I read an article recently in which a trainer said that 99% of the women he works with want to have tighter buns. I can’t say this surprised me, since the media is constantly highlighting who has the best back side and fitness magazines are full of routines that claim to give you a tighter tush. I think it’s safe to say that whatever the shape of our butt, chances are most of us want to improve it.
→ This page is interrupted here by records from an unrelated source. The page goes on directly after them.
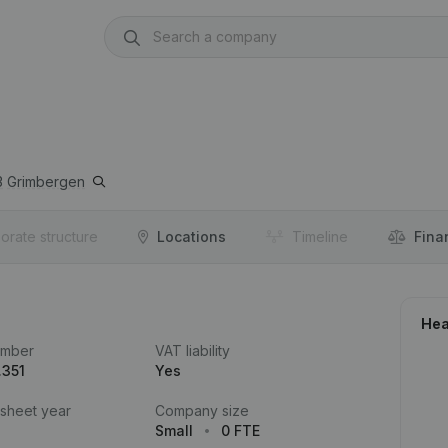
3
Grimbergen
orate structure
Locations
Timeline
Fina
Hea
umber
VAT liability
.351
Yes
 sheet year
Company size
Small
0 FTE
With this in mind, I’m going to do a series over the next few Wednesdays called “Exercises for a Better Butt” that shares simple moves we can do at home to help us tone that region.
My goal in doing this series is not so that we compare ourselves with the celebrities and have unrealistic goals, but instead so that we feel confident in the bodies God has given us. We each have unique curves that make us beautiful, and I think it’s more about how we feel after doing exercises and feeling good in our own skin than having that so called “perfect butt” that we see plastered all over advertisements.
This week we’ll start with classic side leg raises. Leg raises not only work your butt and thighs, but they also strengthen your hip flexors, lower abs, and lower back muscles, helping to lower your risk for back injuries.
Alright, so here’s my challenge for us: Each night before you go to bed, do 50 leg raises on each side. Feel free to break them up, or do them all at once.
Side Leg Raises:
1. Lie on your left side with your left arm supporting your head. Slightly bend your left knee.
2. Slowly raise and lower your right leg, while keeping your knee straight and right thigh tightened. Perform 50 repetitions.
3. Turn over and repeat with your left leg.
After we master this, we’ll try another move next week!
Question: What’s your all time favorite move to shape up your booty?
Have a great Wednesday! I get to see my baby girls today at another ultrasound, so I’m definitely looking forward to my day!